▸ **Exercise goal**
Using "กเหม" as the search string, find the matching lines below and copy them.

[Start of Attachment]

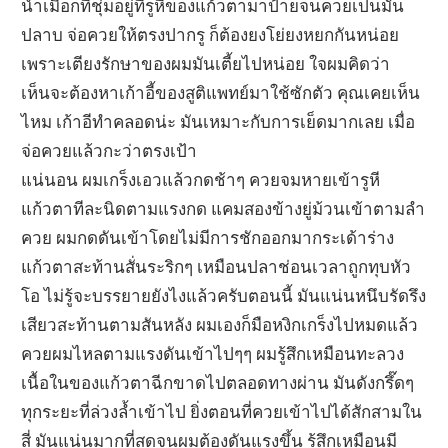
น้ำเมือกที่ชุ่มอยู่ที่รูหีของแก้วตามาป้ายจนควยเป็นมัน
ปลาบ จ่อควยให้ตรงปากรู ก็ต้องยงโย่ยงหยกกันหน่อย
เพราะเตียงรักษาของผมมันเตี้ยไปหน่อย ใจผมคิดว่า
เห็นจะต้องหาเก้าอี้ของสูติแพทย์มาใช้ซักตัว คุณเคยเห็น
ไหม เก้าอีทำคลอดน่ะ มันเหมาะกับการเย็ดมากเลย เมื่อ
จ่อควยแล้วกะว่าตรงเป้า
แน่นอน ผมเกร็งเอวแล้วกดช้าๆ ควยจมหายเข้ารูหี
แก้วตาทีละนิดตามแรงกด แคมสองข้างยู่ม้วนเข้าตามลำ
ควย ผมกดดันเข้าโดยไม่มีการชักออกมากระเด้าร่าง
แก้วตาสะท้านสั่นระริกๆ เหมือนปลาช่อนเวลาถูกทุบหัว
โอ ไม่รู้จะบรรยายยังไงแล้วครับตอนนี้ มันแน่นหนึบรัดรึง
เสียวสะท้านตามสันหลัง ผมเองก็มือหงิกเกร็งไปหมดแล้ว
ควยผมไหลตามแรงดันเข้าไปๆๆ ผมรู้สึกเหมือนทะลวง
เนื้อในของแก้วตาฉีกขาดไปตลอดทางผ่าน มันดังกรึ๊ดๆ
ทุกระยะที่ล่วงล้ำเข้าไป ยิ่งตอนที่ควยเข้าไปได้สักสามใน
สี่ มันแน่นมากที่สุดจนผมต้องดันแรงขึ้น รู้สึกเหมือนมี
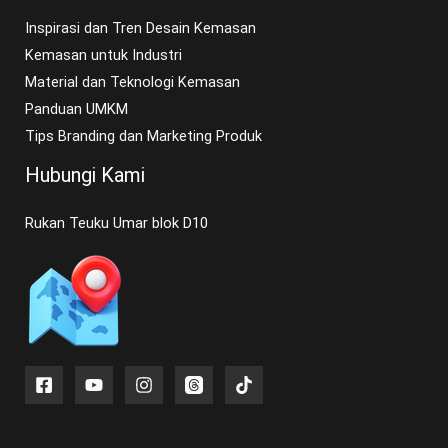
Inspirasi dan Tren Desain Kemasan
Kemasan untuk Industri
Material dan Teknologi Kemasan
Panduan UMKM
Tips Branding dan Marketing Produk
Hubungi Kami
Rukan Teuku Umar blok D10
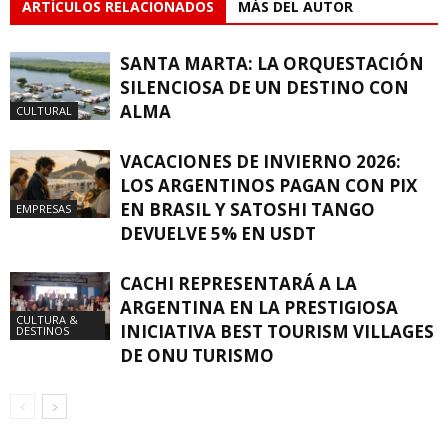
ARTÍCULOS RELACIONADOS
MÁS DEL AUTOR
SANTA MARTA: LA ORQUESTACIÓN
SILENCIOSA DE UN DESTINO CON
ALMA
CULTURAL
VACACIONES DE INVIERNO 2026:
LOS ARGENTINOS PAGAN CON PIX
EN BRASIL Y SATOSHI TANGO
EMPRESAS
DEVUELVE 5% EN USDT
CACHI REPRESENTARÁ A LA
ARGENTINA EN LA PRESTIGIOSA
CULTURA &
INICIATIVA BEST TOURISM VILLAGES
DESTINOS
DE ONU TURISMO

[End of Attachment]

▸ **Solved exercise**
ควยผมไหลตามแรงดันเข้าไปๆๆ ผมรู้สึกเหมือนทะลวง
สี่ มันแน่นมากที่สุดจนผมต้องดันแรงขึ้น รู้สึกเหมือนมี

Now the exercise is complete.